▸ **TASK PROMPT**
Please retype the entries that follow exactly as they are, leaving the images behind.

▸ **EXERCISE INPUTS**
====================

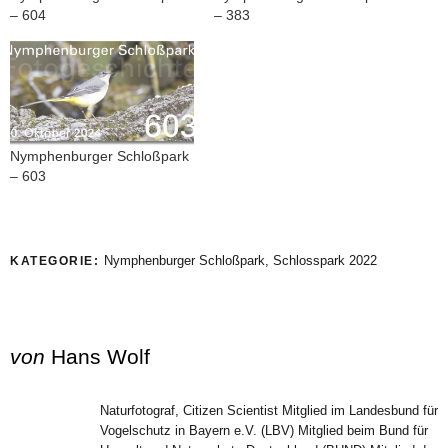
– 604
– 383
Nymphenburger Schloßpark
– 603
Nymphenburger Schloßpark
,
Schlosspark 2022
KATEGORIE:
von
Hans Wolf
Naturfotograf, Citizen Scientist Mitglied im Landesbund für
Vogelschutz in Bayern e.V. (LBV) Mitglied beim Bund für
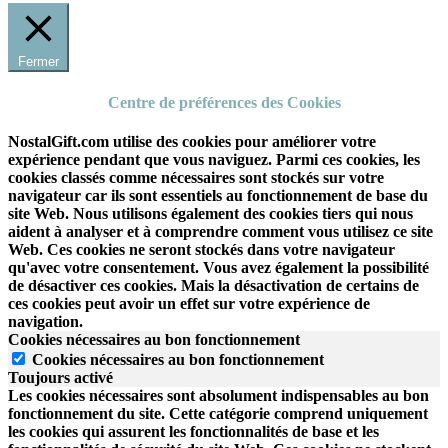
Fermer
Centre de préférences des Cookies
NostalGift.com utilise des cookies pour améliorer votre
expérience pendant que vous naviguez. Parmi ces cookies, les
cookies classés comme nécessaires sont stockés sur votre
navigateur car ils sont essentiels au fonctionnement de base du
site Web. Nous utilisons également des cookies tiers qui nous
aident à analyser et à comprendre comment vous utilisez ce site
Web. Ces cookies ne seront stockés dans votre navigateur
qu'avec votre consentement. Vous avez également la possibilité
de désactiver ces cookies. Mais la désactivation de certains de
ces cookies peut avoir un effet sur votre expérience de
navigation.
Cookies nécessaires au bon fonctionnement
Cookies nécessaires au bon fonctionnement
Toujours activé
Les cookies nécessaires sont absolument indispensables au bon
fonctionnement du site.
Cette catégorie comprend uniquement
les cookies qui assurent les fonctionnalités de base et les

====================

▸ **TASK RESULT**
– 604
– 383
Nymphenburger Schloßpark
– 603
Nymphenburger Schloßpark
,
Schlosspark 2022
KATEGORIE:
von
Hans Wolf
Naturfotograf, Citizen Scientist Mitglied im Landesbund für
Vogelschutz in Bayern e.V. (LBV) Mitglied beim Bund für
Fermer
Centre de préférences des Cookies
NostalGift.com utilise des cookies pour améliorer votre
expérience pendant que vous naviguez. Parmi ces cookies, les
cookies classés comme nécessaires sont stockés sur votre
navigateur car ils sont essentiels au fonctionnement de base du
site Web. Nous utilisons également des cookies tiers qui nous
aident à analyser et à comprendre comment vous utilisez ce site
Web. Ces cookies ne seront stockés dans votre navigateur
qu'avec votre consentement. Vous avez également la possibilité
de désactiver ces cookies. Mais la désactivation de certains de
ces cookies peut avoir un effet sur votre expérience de
navigation.
Cookies nécessaires au bon fonctionnement
Cookies nécessaires au bon fonctionnement
Toujours activé
Les cookies nécessaires sont absolument indispensables au bon
fonctionnement du site.
Cette catégorie comprend uniquement
les cookies qui assurent les fonctionnalités de base et les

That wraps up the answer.